SELECT B.emp AS boss, E.emp

FROM OrgChart AS E

LEFT OUTER JOIN

OrgChart AS B

ON B.lft

= (SELECT MAX(lft)

FROM OrgChart AS S

WHERE E.lft > S.lft

AND E.lft < S.rgt);

7. To convert an adjacency list to a nested set model, use a push down

stack.

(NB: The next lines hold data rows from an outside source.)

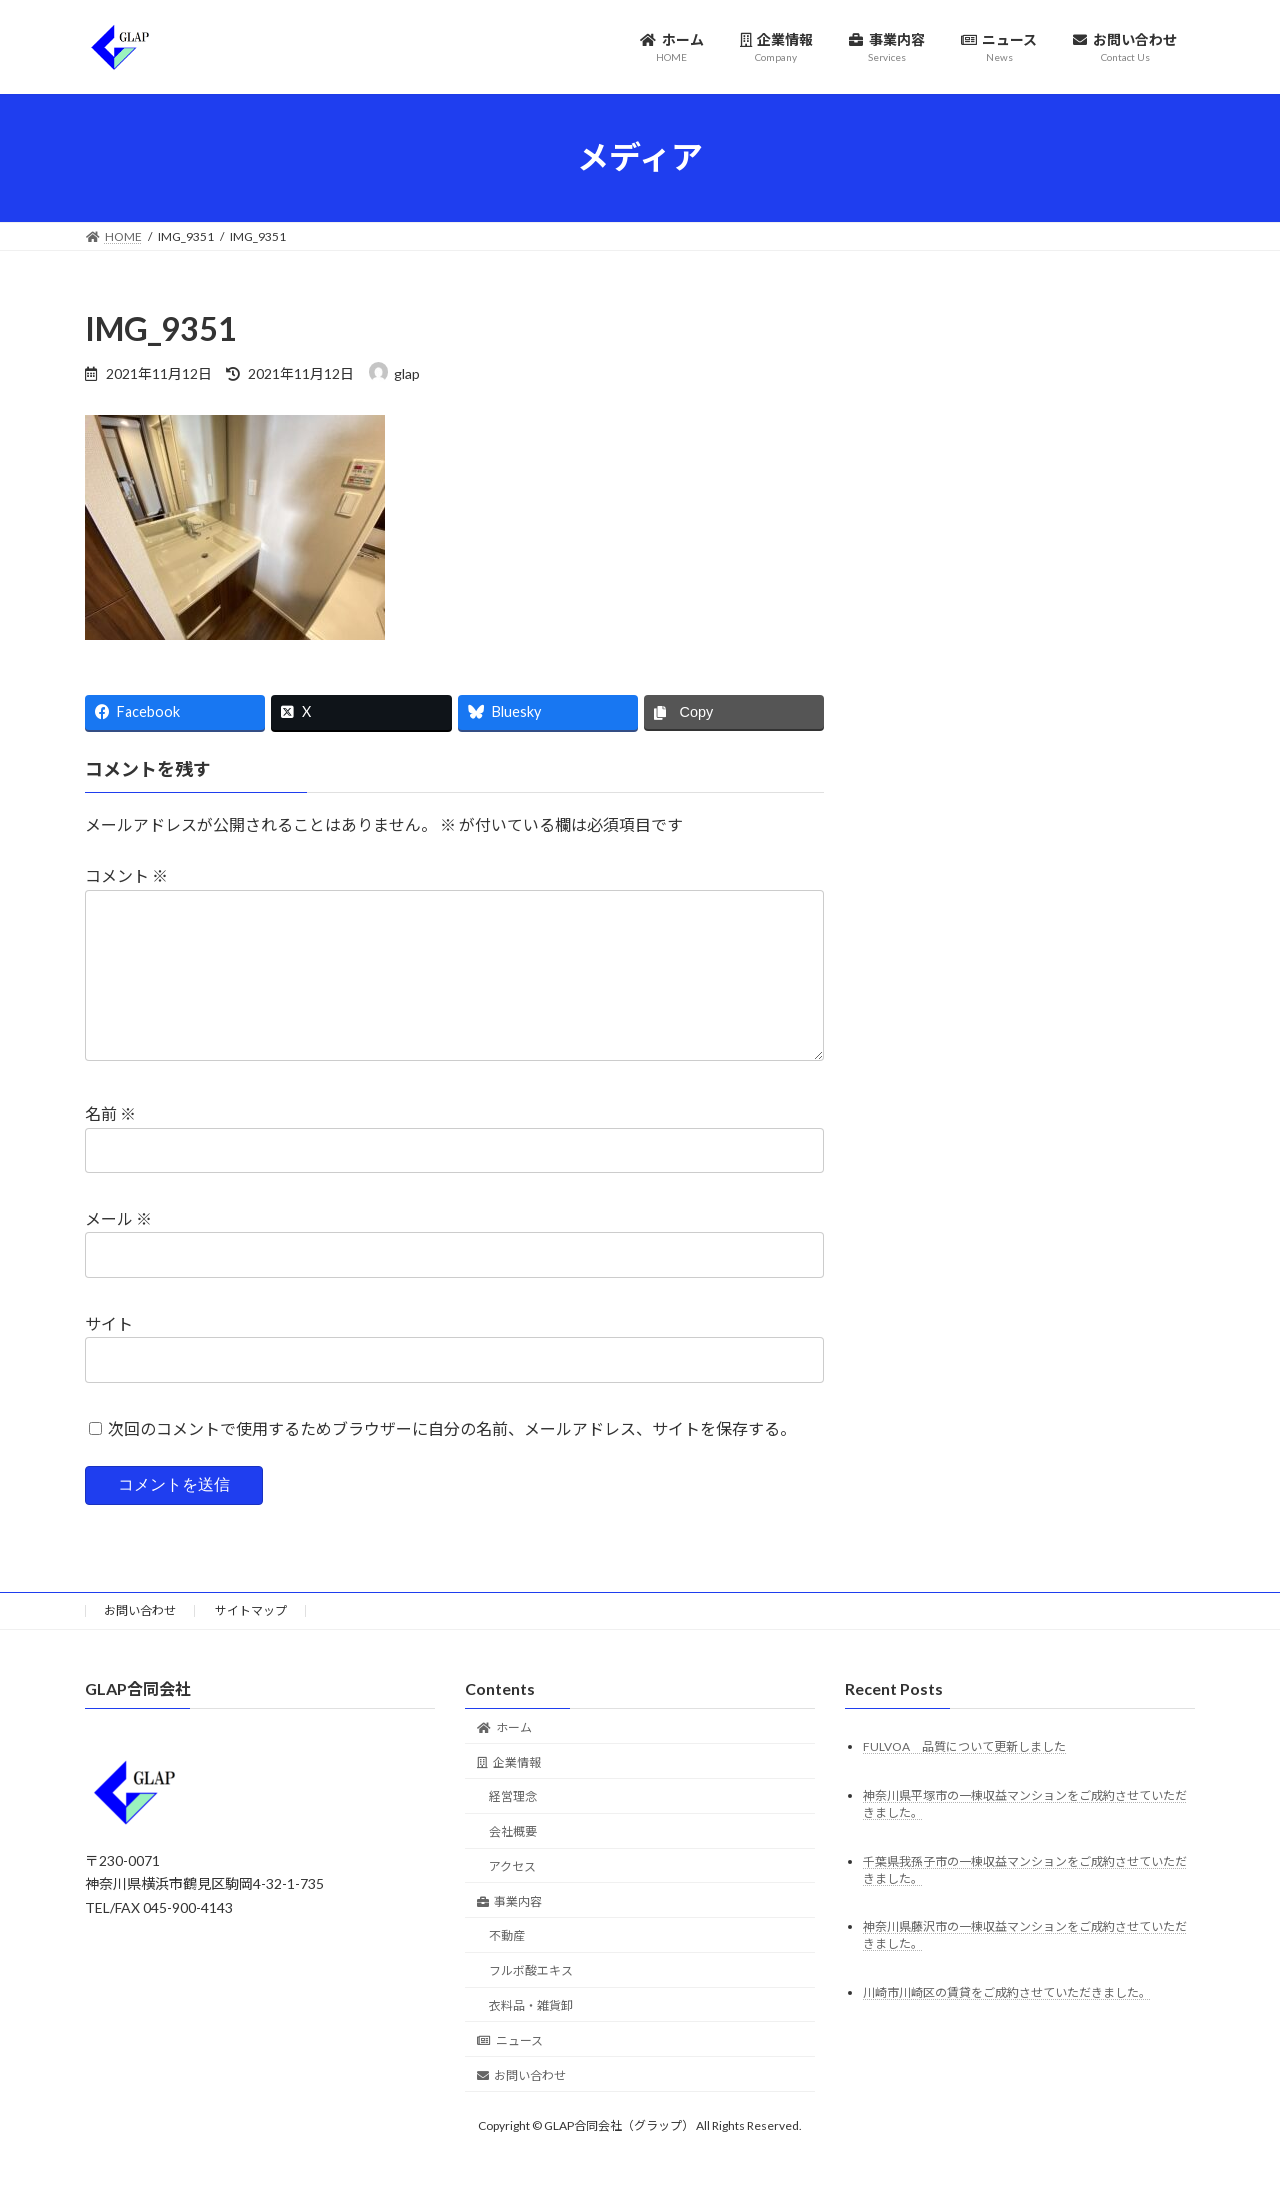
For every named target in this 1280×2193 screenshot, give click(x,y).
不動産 (507, 1968)
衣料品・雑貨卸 (531, 2037)
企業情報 (509, 1794)
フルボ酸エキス (531, 2003)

Here is version with a stack in SQL/PSM.

-- Tree holds the adjacency model

CREATE TABLE Tree

(node CHAR(10) NOT NULL,

parent CHAR(10));

-- Stack starts empty, will holds the nested set model

CREATE TABLE Stack

(stack_top INTEGER NOT NULL,

node CHAR(10) NOT NULL,

lft INTEGER,

rgt INTEGER);

CREATE PROCEDURE TreeTraversal ()

LANGUAGE SQL

DETERMINISTIC

BEGIN ATOMIC

DECLARE counter INTEGER;

DECLARE max_counter INTEGER;

DECLARE current_top INTEGER;

SET counter = 2;

SET max_counter = 2 * (SELECT COUNT(*) FROM Tree);

SET current_top = 1;

--clear the stack

DELETE FROM Stack;

-- push the root

INSERT INTO Stack

SELECT 1, node, 1, max_counter

FROM Tree

WHERE parent IS NULL;

-- delete rows from tree as they are used

DELETE FROM Tree WHERE parent IS NULL;

WHILE counter <= max_counter- 1

DO IF EXISTS (SELECT *

FROM Stack AS S1, Tree AS T1

WHERE S1.node = T1.parent

AND S1.stack_top = current_top)

THEN BEGIN -- push when top has subordinates and set lft value

INSERT INTO Stack

SELECT (current_top + 1), MIN(T1.node), counter, NULL

FROM Stack AS S1, Tree AS T1

WHERE S1.node = T1.parent

AND S1.stack_top = current_top;

-- delete rows from tree as they are used

DELETE FROM Tree

WHERE node = (SELECT node

FROM Stack

WHERE stack_top = current_top + 1);

-- housekeeping of stack pointers and counter

SET counter = counter + 1;

SET current_top = current_top + 1;

END;

ELSE

BEGIN -- pop the stack and set rgt value

UPDATE Stack

SET rgt = counter,

stack_top = -stack_top -- pops the stack

WHERE stack_top = current_top;

SET counter = counter + 1;

SET current_top = current_top - 1;

END;

END IF;

END WHILE;

-- SELECT node, lft, rgt FROM Stack;

-- the top column is not needed in the final answer

-- move stack contents to new tree table

END;